Data preparation is the process of blending, shaping and cleansing data to get it ready for analytics or other business purposes. Among the many tasks involved in data preparation, data quality plays an important role in refining the data being prepared.
One of the most common definitions of data quality is fitness for the purpose of use. Most data has both multiple uses and users. Data of sufficient quality for one use or user may not be of sufficient quality for other uses and users. These multiple – and often conflicting – perspectives are considered irrelevant from the perspective of an individual user, who just needs quality data to support their own business activities.
Let's use customer data as an example. Marketing may be using it for a campaign targeting customers in certain age groups to receive rebate offers via e-mail, whereas finance is using it to bill customers with an outstanding account balance via postal address. Marketing cares about the quality of the date of birth and e-mail address columns, whereas billing cares about the quality of the account balance and postal address columns. Not only are these different uses for the same data, there are also different tolerances for poor data quality. Missing, incorrect or redundant information may make the marketing campaign inefficient or ineffective – but similar issues for finance prevents the organization from collecting money it’s owed.
Build once, then reuse
Even though different purposes have different fitness requirements, this doesn’t mean data quality has to be an isolated, independent process. The rules applied to individual data columns can still be reusable for other purposes. Regardless of what use the data is put to, building the logic to validate a postal address and date of birth and to verify an e-mail address and account balance should be built once and shared. This ensures that even when the same data is prepared for different high-level purposes, low-level data quality checks are easily repeatable and consistently performed.

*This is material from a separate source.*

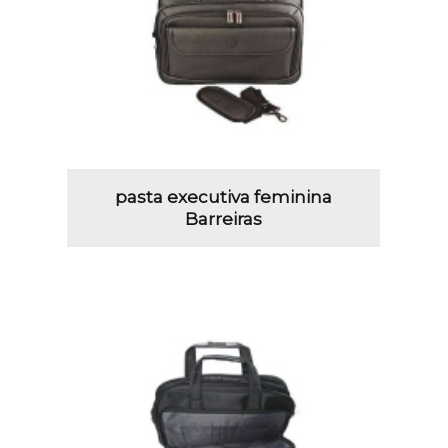
pasta executiva feminina
Barreiras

The extent to which data quality functions such as validation, deduplication and enrichment can be performed during data preparation is often determined by the ability to reuse such components from other efforts. The point is: Don’t reinvent the wheel, reuse what’s around. Ideally, the enterprise should strive for making data quality components a library of functions and repository of rules that can be reused to cleanse data. The more reusable your data quality processes are, the more you can enable self-service data preparation. This makes business users less reliant on IT to build custom processes, and makes the entire organization more productive while gleaning the most value out of the vast data assets from across your enterprise.